**YOUR GOAL:**
Please set down, with no changes, every line of the material below from the one containing "Segment every instance of right iliac artery." through the end. Skip the pictures.

**TASK MATERIAL:**
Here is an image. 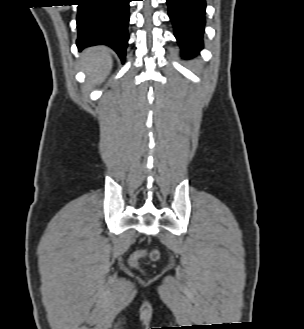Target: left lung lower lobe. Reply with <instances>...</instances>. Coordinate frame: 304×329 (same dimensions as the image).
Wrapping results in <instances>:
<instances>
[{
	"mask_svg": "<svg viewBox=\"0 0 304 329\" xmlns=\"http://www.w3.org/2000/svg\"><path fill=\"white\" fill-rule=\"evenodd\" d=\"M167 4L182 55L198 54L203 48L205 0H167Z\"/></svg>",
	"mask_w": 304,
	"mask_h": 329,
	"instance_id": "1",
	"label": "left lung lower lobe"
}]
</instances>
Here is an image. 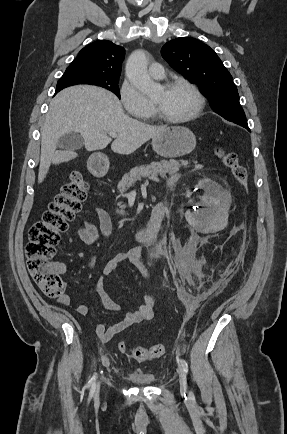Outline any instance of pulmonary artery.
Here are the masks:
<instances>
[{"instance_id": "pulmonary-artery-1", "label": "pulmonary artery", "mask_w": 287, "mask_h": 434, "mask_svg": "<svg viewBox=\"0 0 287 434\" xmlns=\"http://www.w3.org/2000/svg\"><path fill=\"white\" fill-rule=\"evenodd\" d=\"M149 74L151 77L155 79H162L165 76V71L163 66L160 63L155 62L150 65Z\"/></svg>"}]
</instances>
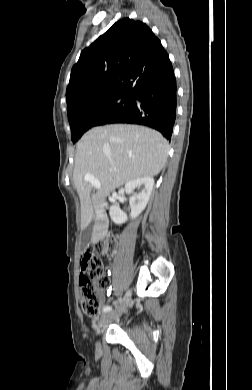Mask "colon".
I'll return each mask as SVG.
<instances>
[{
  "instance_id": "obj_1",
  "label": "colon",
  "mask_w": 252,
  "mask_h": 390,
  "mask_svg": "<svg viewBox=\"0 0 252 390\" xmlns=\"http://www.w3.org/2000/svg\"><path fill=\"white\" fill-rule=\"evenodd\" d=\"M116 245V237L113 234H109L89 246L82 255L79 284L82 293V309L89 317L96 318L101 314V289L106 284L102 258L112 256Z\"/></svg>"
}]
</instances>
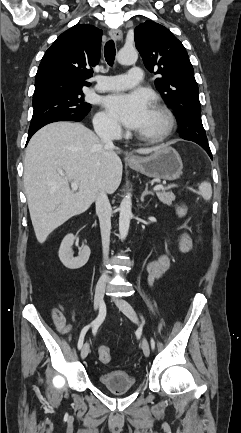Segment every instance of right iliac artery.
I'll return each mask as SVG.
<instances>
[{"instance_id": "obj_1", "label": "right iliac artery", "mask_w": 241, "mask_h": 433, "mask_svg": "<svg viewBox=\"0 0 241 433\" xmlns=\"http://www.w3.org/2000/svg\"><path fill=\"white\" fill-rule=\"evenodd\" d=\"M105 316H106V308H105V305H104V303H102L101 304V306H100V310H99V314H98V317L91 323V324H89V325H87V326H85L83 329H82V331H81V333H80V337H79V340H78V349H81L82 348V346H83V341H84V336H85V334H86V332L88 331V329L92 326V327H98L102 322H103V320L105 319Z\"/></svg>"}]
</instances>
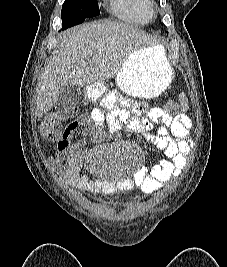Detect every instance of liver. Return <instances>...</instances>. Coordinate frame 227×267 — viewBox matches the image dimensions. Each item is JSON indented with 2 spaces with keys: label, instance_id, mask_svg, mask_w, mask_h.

**EXERCISE RESPONSE:**
Segment every instance of right iliac artery.
I'll return each mask as SVG.
<instances>
[{"instance_id": "obj_1", "label": "right iliac artery", "mask_w": 241, "mask_h": 433, "mask_svg": "<svg viewBox=\"0 0 241 433\" xmlns=\"http://www.w3.org/2000/svg\"><path fill=\"white\" fill-rule=\"evenodd\" d=\"M105 316H106V308H105V305H104V303H102L101 304V306H100V310H99V314H98V317L91 323V324H89V325H87V326H85L83 329H82V331H81V333H80V337H79V340H78V349H81L82 348V346H83V341H84V336H85V334H86V332L88 331V329L92 326V327H98L102 322H103V320L105 319Z\"/></svg>"}]
</instances>
Detect every instance of liver. Return <instances>...</instances>. Coordinate frame 227×267 — viewBox matches the image dimensions. Each item is JSON indented with 2 spaces with keys: label, instance_id, mask_svg, mask_w, mask_h.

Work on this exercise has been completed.